Discovery of bioactive macrocycles from DNA-templated synthesis and selection. Integrating many of our recent developments in DTS, we translated a library of DNA templates in one solution into a corresponding library of ~13,824 DNA-linked macrocycles. We subjected this macrocycle library to highly efficient in vitro selections for binding to several dozen proteins of biomedical interest. The selection results identified macrocycles that inhibit kinases implicated in human cancers and a metalloprotease implicated in diabetes. Two families of macrocyclic Src inhibitors (IC50 < 1 µM) exhibit remarkable selectivity for Src over other human kinases. We improved the potency of this class of Src inhibitors to IC50 ≤1 nM and confirmed that the resulting compounds can inhibit Src in human cells. These results established the use of DNA-templated synthesis and in vitro selection to discover small molecules that modulate biological activities, an approach that has since been industrialized. In a collaborative effort with Professor Markus Seeliger (SUNY Stonybrook), the X-ray structure of Src kinase complexed with one of these macrocyclic inhibitors was solved, revealing detailed molecular insights into the macrocycles’ binding, inhibition, and unusual specificity.

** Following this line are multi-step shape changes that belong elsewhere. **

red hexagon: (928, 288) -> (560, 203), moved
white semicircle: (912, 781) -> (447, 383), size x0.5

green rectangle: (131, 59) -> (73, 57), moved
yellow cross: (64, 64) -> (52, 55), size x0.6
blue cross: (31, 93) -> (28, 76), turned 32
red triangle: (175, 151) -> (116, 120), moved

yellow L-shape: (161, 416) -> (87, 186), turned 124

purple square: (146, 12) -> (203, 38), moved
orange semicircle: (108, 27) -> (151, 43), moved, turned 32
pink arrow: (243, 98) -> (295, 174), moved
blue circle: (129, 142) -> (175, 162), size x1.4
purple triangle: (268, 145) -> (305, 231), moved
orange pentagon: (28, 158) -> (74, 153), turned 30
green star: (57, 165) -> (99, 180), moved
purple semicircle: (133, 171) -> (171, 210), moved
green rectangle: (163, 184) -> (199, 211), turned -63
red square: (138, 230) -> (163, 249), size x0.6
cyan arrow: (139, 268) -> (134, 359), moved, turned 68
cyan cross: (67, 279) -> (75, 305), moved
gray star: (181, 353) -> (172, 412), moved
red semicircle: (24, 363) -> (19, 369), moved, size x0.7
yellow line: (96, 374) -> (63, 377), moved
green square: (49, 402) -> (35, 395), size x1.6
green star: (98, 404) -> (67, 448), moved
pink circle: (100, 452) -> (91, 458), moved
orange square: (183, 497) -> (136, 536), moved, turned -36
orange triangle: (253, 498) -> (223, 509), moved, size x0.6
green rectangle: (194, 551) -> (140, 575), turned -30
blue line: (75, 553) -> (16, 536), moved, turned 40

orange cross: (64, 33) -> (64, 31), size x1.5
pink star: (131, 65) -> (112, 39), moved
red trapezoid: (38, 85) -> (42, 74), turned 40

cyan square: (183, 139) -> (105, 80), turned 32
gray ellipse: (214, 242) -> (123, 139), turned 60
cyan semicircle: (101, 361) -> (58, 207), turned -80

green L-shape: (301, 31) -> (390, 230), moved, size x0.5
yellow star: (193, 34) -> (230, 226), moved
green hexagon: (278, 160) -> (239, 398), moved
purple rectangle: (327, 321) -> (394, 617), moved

DNA-encoded reaction discovery. In the past five years we developed a second-generation DNA-encoded reaction discovery system and used it to discover two new reactions, validating a non-hypothesis-driven approach to reaction discovery that has now been adopted by some synthetic chemistry groups. The first reaction is a mild Au(III)- or triflic acid–catalyzed hydroarylation of olefins with indoles. The second is a visible light-triggered, Ru(II)-catalyzed reduction of azides to amines that has a remarkable functional group tolerance. This azide reduction reaction can be performed on nucleic acid and carbohydrate substrates and in the presence of protein enzymes, without modifying any groups present on these macromolecules beyond the azide. This reaction provides a means of photouncaging a widely used chemical handle in a manner that is compatible with biomolecules.
RDPCR andIDPCR. We developed two replacements for conventional in vitro selections, reactivity-dependent PCR (RDPCR) and interaction-dependent PCR (IDPCR), that have transformed the way we use DNA-linked molecules. RDPCR directly links bond formation with the selective PCR of DNA encoding reactive library members without the need for substrate immobilization or solid-phase capture and elution steps. Reaction discovery using RDPCR resulted in a new Pd(II)-catalyzed allene-azide coupling reaction that generates azidolactones, useful intermediates that would otherwise be more challenging to synthesize. Likewise, IDPCR replaces solid-phase binding selections and enables for the first time productive ligand-target combinations to be identified in a single experiment from combined libraries of small-molecule ligands and targets.